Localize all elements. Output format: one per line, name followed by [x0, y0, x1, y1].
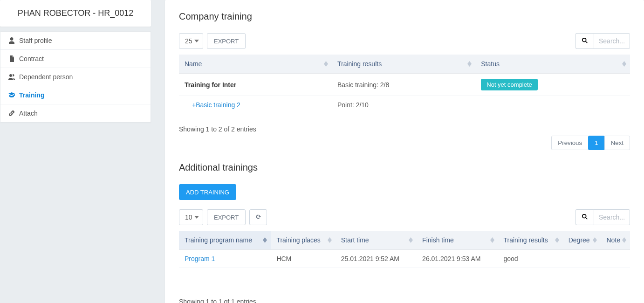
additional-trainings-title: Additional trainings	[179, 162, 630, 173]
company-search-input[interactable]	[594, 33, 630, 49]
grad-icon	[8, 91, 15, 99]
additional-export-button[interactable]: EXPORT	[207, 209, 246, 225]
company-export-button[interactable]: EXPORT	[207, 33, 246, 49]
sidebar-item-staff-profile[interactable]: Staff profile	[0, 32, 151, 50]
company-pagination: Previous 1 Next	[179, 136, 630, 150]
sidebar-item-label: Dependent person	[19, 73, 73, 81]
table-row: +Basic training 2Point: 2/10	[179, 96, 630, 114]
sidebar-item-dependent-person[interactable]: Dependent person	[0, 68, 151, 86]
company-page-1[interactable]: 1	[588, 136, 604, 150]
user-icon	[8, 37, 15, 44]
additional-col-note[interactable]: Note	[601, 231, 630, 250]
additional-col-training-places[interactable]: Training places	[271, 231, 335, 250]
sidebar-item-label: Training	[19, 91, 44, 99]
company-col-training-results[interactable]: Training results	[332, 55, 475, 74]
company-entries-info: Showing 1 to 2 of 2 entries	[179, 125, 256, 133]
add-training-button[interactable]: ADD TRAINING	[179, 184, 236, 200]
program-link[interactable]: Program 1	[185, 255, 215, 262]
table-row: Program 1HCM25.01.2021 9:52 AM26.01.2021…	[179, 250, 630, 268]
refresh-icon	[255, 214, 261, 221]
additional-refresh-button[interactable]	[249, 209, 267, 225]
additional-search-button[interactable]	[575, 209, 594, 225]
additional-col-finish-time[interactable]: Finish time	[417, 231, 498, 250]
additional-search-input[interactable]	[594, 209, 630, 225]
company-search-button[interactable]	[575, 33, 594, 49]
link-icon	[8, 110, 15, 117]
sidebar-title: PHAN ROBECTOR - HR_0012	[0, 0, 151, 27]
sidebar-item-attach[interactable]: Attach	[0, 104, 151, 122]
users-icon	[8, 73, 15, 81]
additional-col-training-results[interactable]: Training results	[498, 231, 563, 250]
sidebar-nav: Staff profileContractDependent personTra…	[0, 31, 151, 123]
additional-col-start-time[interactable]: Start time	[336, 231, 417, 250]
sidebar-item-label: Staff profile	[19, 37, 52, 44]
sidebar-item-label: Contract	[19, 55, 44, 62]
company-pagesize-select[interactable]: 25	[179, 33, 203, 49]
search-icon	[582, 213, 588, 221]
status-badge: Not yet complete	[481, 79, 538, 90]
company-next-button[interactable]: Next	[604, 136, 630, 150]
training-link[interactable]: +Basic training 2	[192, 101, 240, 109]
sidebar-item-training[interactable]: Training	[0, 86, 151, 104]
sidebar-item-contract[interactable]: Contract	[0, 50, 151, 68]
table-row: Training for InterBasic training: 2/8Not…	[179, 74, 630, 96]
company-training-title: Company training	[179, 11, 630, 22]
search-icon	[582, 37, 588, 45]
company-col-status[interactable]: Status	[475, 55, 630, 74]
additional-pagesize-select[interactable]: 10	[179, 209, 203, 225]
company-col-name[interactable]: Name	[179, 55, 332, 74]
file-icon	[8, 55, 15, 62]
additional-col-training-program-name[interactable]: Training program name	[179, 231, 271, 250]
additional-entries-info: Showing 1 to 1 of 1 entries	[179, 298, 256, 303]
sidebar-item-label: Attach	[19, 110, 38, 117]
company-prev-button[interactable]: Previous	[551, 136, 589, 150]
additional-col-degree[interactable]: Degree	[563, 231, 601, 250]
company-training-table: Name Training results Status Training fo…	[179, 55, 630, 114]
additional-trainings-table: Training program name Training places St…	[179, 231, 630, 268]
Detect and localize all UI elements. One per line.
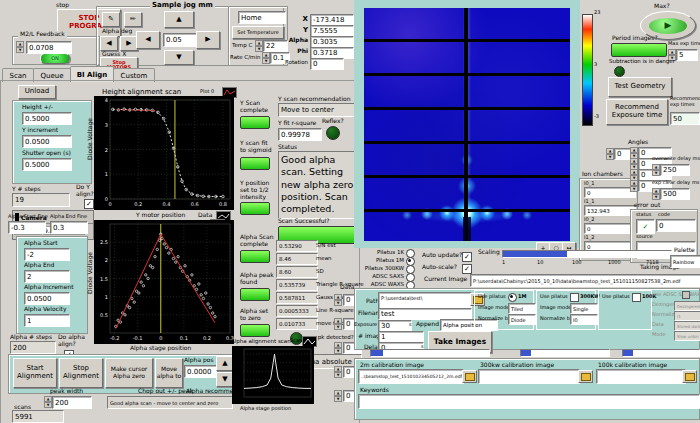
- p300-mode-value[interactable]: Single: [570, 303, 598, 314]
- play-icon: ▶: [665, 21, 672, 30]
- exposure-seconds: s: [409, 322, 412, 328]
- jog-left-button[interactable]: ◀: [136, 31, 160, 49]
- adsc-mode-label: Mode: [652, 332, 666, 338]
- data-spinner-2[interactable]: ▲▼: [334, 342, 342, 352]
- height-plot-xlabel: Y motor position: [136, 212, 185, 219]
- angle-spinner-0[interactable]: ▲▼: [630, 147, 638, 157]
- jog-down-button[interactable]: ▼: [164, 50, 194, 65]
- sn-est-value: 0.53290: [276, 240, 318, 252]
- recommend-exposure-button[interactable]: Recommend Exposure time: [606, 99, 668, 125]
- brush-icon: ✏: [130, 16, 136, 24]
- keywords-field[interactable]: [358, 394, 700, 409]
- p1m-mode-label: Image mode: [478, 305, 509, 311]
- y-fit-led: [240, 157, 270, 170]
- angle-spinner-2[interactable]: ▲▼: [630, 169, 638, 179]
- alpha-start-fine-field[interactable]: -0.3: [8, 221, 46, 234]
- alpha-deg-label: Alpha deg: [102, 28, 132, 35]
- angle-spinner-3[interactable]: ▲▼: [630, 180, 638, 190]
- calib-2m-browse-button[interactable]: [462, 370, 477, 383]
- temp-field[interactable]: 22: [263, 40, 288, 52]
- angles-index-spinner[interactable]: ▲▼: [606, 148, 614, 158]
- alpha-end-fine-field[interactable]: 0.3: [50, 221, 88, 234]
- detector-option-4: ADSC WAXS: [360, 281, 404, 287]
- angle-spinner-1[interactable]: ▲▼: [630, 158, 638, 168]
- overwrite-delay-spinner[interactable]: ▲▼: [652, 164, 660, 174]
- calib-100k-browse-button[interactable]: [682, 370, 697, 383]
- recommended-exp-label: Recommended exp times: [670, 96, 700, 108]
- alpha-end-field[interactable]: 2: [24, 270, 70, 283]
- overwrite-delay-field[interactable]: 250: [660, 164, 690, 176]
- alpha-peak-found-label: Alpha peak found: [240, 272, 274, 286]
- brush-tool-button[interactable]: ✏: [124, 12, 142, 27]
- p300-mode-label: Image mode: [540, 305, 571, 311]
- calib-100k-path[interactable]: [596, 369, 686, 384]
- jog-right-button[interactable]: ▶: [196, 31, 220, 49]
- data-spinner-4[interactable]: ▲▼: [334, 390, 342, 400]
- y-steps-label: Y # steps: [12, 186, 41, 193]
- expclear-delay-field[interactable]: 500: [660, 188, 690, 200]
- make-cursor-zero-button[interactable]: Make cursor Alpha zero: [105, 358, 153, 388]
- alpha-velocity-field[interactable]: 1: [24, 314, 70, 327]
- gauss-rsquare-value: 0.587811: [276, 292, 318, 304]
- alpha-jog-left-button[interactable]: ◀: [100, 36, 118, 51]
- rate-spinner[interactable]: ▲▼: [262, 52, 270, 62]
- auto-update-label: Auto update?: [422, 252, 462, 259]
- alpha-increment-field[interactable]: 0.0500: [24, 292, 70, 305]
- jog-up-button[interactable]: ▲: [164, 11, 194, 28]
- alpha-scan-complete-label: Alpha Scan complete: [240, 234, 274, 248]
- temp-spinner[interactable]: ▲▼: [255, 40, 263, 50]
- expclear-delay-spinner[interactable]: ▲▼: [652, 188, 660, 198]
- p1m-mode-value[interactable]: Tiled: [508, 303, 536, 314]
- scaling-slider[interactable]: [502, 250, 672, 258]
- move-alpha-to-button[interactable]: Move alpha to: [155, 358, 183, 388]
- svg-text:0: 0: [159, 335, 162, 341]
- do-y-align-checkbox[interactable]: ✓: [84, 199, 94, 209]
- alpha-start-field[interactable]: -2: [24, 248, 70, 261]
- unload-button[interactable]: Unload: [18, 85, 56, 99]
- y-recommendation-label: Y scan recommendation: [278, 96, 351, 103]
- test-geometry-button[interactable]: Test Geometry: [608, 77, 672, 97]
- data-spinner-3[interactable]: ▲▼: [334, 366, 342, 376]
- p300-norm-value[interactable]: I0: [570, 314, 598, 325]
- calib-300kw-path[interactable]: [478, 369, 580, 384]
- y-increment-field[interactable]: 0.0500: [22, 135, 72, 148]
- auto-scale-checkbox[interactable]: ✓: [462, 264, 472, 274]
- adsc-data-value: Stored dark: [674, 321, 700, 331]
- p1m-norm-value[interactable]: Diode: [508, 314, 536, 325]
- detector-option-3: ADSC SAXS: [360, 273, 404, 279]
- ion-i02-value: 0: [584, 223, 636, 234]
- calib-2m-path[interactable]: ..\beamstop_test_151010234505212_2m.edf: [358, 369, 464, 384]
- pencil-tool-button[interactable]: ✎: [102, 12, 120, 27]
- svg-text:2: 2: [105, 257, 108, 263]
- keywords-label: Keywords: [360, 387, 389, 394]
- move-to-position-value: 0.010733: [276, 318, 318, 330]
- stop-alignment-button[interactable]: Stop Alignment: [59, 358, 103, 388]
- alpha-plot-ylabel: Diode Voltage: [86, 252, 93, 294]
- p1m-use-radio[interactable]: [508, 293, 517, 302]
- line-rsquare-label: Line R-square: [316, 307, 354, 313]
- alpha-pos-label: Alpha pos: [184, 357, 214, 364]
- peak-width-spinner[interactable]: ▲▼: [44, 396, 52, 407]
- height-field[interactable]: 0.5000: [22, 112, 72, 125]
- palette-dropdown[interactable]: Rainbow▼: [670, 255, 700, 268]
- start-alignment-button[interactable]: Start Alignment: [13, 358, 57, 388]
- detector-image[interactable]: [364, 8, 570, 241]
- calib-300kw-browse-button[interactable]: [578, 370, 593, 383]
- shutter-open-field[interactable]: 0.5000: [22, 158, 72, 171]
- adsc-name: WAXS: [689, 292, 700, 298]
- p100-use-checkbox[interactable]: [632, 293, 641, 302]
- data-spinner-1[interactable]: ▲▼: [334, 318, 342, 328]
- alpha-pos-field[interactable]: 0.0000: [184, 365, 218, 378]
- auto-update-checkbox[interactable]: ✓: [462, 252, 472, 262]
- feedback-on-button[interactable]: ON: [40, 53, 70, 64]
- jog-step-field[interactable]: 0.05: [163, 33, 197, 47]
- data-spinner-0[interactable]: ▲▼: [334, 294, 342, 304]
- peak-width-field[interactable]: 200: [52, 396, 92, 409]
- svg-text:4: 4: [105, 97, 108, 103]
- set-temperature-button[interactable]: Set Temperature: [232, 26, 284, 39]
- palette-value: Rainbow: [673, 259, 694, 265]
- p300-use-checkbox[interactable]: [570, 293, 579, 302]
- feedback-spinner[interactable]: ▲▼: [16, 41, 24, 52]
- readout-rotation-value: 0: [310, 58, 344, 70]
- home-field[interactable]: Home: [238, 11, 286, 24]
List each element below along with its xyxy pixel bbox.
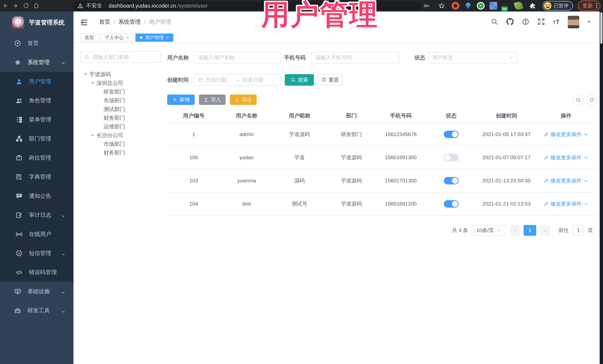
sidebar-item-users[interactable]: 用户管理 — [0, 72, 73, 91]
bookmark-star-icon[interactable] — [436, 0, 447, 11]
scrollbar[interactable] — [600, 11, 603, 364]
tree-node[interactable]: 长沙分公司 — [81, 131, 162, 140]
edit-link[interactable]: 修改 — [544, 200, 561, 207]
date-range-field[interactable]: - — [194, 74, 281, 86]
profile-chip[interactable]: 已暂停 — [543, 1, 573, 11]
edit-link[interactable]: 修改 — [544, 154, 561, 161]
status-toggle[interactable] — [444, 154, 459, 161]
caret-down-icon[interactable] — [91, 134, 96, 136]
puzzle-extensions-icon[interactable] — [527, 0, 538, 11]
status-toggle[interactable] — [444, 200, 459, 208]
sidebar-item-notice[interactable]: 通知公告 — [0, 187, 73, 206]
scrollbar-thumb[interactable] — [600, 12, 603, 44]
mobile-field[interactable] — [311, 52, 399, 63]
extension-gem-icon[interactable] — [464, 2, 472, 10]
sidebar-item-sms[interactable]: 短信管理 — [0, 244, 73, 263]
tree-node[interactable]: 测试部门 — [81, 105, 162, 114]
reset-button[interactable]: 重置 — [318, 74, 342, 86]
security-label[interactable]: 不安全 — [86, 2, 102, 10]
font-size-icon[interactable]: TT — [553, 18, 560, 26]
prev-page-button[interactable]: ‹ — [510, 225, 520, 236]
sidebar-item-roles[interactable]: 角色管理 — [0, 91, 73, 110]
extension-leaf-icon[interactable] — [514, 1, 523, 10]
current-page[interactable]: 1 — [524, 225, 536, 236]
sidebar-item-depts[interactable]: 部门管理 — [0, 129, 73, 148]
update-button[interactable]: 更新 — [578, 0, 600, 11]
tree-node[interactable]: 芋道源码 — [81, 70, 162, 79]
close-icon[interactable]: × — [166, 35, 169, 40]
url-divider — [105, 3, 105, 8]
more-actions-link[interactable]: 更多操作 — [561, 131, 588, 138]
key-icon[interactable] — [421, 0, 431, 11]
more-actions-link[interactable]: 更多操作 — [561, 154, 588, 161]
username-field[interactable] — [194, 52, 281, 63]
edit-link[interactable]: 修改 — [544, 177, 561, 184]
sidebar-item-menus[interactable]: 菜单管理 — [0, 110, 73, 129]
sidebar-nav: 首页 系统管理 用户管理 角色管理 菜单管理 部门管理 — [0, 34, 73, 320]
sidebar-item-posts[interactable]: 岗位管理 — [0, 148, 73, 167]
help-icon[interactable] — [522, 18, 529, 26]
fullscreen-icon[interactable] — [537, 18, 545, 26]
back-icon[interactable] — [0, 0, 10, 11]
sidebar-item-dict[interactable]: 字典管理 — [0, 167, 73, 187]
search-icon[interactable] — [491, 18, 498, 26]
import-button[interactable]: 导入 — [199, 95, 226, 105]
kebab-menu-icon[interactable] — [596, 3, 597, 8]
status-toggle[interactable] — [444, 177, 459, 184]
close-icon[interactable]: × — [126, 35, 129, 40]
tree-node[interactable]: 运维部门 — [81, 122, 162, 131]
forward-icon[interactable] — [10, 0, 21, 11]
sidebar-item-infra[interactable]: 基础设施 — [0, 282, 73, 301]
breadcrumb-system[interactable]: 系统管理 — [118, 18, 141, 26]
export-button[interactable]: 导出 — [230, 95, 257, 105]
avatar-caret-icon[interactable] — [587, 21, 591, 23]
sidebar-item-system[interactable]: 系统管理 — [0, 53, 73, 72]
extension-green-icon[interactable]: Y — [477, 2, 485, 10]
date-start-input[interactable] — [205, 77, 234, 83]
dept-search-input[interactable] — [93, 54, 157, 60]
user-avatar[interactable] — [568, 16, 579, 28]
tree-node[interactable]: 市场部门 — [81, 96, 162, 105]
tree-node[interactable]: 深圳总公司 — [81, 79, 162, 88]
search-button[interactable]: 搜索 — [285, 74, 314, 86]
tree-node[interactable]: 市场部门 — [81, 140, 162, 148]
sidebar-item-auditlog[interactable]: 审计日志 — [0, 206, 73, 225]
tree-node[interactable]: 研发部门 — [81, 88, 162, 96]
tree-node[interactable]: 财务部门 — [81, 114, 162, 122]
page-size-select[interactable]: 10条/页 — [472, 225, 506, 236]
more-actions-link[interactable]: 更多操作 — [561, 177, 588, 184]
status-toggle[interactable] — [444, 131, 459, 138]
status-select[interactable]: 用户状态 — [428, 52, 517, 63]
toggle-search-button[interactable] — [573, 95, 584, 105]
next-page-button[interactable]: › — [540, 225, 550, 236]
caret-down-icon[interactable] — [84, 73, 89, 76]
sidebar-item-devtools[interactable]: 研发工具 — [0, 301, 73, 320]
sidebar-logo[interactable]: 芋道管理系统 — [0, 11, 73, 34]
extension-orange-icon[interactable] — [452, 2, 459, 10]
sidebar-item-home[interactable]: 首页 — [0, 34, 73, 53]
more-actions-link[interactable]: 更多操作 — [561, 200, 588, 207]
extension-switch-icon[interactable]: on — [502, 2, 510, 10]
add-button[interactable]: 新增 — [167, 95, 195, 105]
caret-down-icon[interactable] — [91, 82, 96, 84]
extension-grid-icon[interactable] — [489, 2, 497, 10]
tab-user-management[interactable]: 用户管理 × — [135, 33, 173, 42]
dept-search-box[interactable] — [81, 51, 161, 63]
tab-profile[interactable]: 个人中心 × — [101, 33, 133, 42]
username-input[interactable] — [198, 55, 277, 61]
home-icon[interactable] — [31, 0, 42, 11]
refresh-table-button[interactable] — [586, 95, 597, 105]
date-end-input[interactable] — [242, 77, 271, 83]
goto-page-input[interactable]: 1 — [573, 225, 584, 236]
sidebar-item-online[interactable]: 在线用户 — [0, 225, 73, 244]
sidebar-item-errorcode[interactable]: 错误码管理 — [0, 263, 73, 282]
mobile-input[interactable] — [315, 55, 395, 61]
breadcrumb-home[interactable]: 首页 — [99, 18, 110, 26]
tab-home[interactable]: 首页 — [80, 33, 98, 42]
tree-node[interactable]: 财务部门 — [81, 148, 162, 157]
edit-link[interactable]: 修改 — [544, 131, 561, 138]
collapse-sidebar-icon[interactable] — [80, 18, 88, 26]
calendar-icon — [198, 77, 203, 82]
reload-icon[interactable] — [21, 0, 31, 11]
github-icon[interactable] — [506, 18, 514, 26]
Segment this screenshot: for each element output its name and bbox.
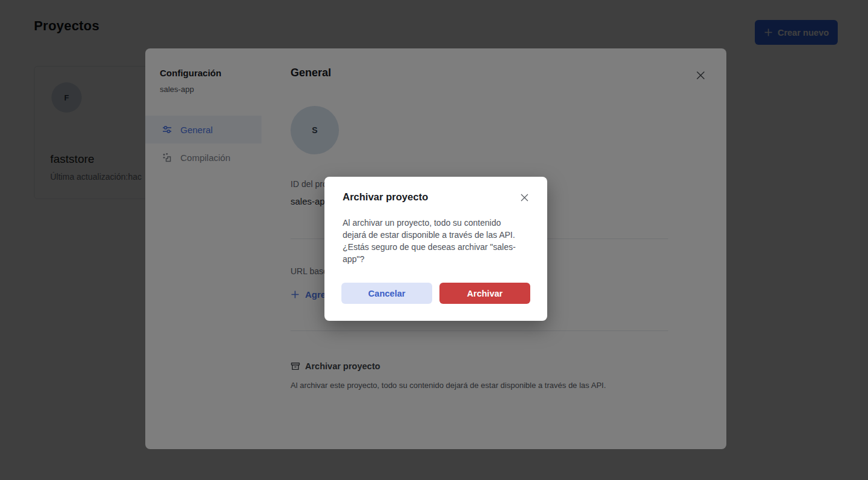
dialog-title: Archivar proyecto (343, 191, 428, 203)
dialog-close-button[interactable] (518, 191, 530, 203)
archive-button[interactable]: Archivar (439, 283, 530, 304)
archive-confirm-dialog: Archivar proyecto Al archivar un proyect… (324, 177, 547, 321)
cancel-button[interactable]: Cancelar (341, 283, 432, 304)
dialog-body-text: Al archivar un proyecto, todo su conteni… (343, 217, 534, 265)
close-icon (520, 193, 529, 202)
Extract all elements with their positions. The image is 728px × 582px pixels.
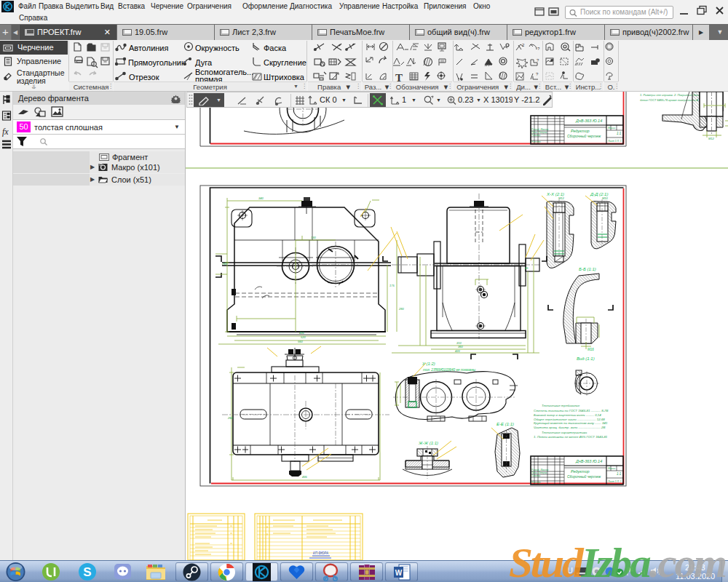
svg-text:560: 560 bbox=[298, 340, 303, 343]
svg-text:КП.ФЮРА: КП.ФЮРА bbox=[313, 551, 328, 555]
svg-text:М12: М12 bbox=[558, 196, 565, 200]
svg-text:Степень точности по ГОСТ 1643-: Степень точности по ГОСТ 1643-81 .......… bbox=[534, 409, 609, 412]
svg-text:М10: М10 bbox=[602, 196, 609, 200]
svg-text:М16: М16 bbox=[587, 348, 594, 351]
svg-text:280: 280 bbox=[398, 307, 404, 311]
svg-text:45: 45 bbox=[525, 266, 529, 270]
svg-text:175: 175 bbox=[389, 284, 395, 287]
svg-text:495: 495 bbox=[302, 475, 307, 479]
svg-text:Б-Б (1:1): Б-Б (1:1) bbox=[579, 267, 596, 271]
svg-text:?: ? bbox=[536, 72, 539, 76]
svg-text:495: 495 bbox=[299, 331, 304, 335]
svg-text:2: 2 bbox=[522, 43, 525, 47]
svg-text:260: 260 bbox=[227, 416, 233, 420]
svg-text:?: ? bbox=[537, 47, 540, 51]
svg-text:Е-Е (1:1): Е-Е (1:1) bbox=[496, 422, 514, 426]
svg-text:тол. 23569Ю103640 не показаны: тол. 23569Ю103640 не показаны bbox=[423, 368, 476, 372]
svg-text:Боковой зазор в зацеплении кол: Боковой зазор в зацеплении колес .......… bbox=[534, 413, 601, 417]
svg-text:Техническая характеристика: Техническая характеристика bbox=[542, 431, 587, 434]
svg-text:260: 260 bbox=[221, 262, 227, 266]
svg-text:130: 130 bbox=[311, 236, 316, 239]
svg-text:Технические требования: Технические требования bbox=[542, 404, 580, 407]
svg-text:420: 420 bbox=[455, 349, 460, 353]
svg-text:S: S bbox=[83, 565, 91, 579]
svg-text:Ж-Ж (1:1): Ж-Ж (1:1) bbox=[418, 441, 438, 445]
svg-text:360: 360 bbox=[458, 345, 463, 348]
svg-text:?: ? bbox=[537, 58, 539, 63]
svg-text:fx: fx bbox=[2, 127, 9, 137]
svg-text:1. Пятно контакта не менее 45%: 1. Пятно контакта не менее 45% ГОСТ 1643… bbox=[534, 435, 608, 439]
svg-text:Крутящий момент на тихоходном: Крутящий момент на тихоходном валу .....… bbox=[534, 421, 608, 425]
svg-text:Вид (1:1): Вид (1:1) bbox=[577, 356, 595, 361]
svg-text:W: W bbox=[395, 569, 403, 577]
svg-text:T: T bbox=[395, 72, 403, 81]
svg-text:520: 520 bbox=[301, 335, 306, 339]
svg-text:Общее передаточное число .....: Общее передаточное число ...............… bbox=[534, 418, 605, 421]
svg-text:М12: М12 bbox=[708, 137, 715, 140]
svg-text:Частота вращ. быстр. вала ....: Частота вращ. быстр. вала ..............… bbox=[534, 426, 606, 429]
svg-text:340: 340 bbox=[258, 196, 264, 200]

# ASSIGNED TASK
For every line of the material above that contains the word "select", show the line.

# PROBLEM SOLUTION
company-pagesize-select[interactable]: 25	[179, 33, 203, 49]
additional-pagesize-select[interactable]: 10	[179, 209, 203, 225]
page-size-select[interactable]: 10条/页 — [472, 225, 506, 236]
status-select[interactable]: 用户状态 — [428, 52, 517, 63]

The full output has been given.